But if you need another round of funding, the investors control the company.

If your seed investors are "name brand", and they pass and say, "Ah yes,
they're very nice guys. Wonderful conscience, very punctual. Unfortunately I
can't follow on, my capital's already allocated. I wish them luck.", you'd
better have a plan for profitability.

------
achou
"How do I spend this money?"

If you're asking yourself this question, you're not focusing on building your
business. How to spend it becomes a distraction.

The converse also happens: for any business problem the easiest solution is to
spend money. Leads? Leadgen firm. Hiring? Recruiters. Code? Outsource, or
contract out. Testing? you get the picture.

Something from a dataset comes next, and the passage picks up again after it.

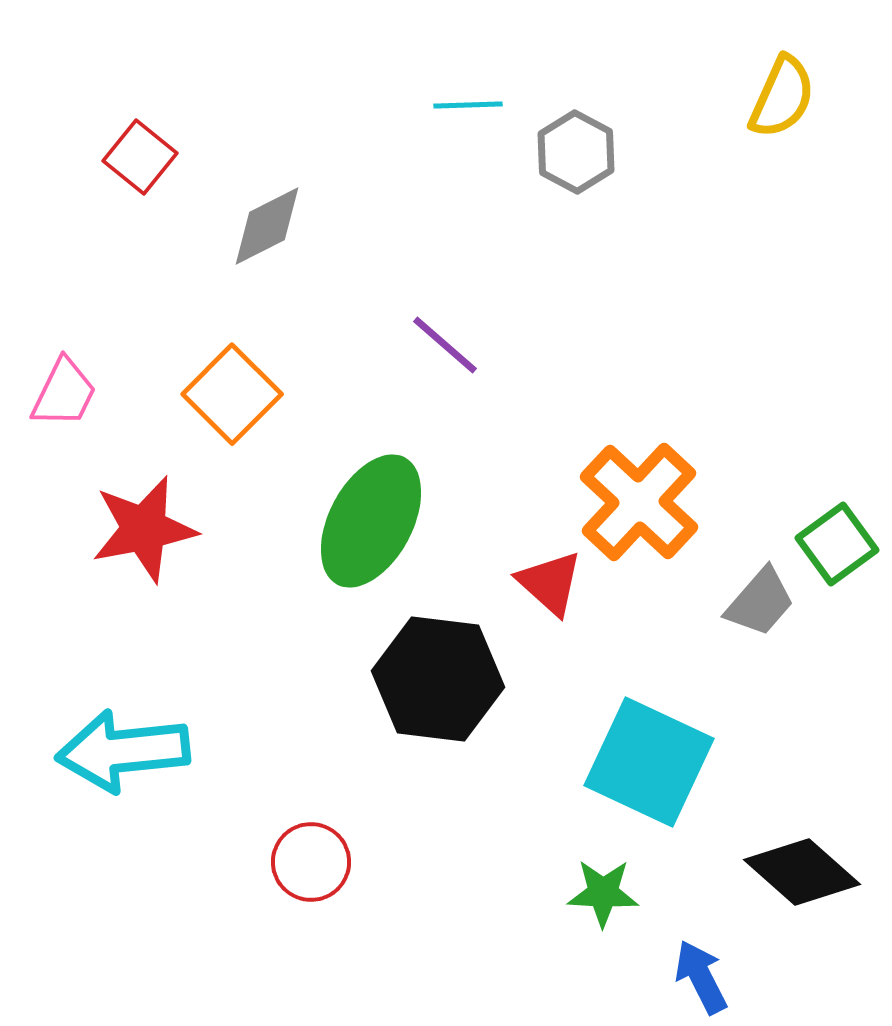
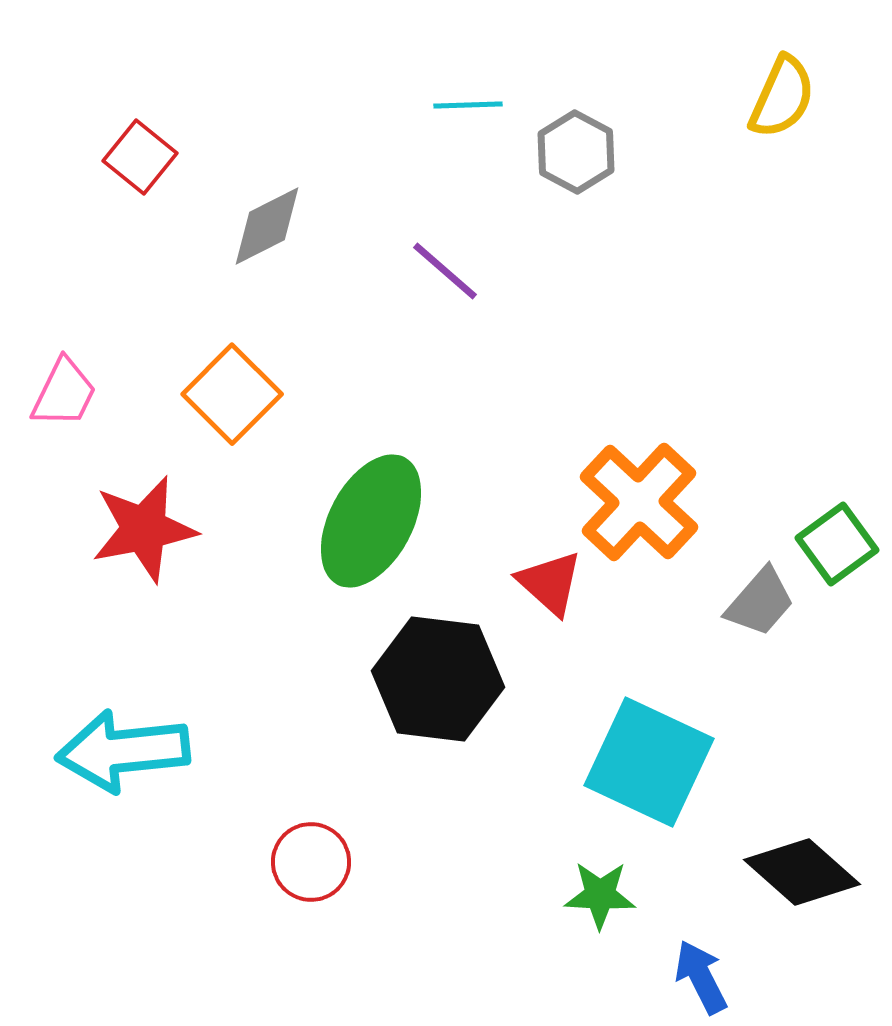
purple line: moved 74 px up
green star: moved 3 px left, 2 px down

Throwing money at a problem is a short term fix but fails to build competence
at doing that thing. The lack of experience weakens your company in the long
term. It's organizational muscle that didn't get exercised. It atrophies over
time.

This might make sense for certain areas, but having too much money on hand
makes it very tempting to solve all problems with this one hammer.

------
Abundnce10
Somebody please make this: like TransparentStartup [1] but instead of sharing
revenue numbers the startup shares their cap table so that we can see how it
changes over time after multiple rounds of fundraising.

I feel like seeing concrete examples of how the founders' share of their
company changes based on the size/details of a fundraising round would be
super useful for founders as they negotiate funding rounds.

Are there any companies currently sharing these details that I'm not aware of?

[1] [http://www.transparentstartups.com/](http://www.transparentstartups.com/)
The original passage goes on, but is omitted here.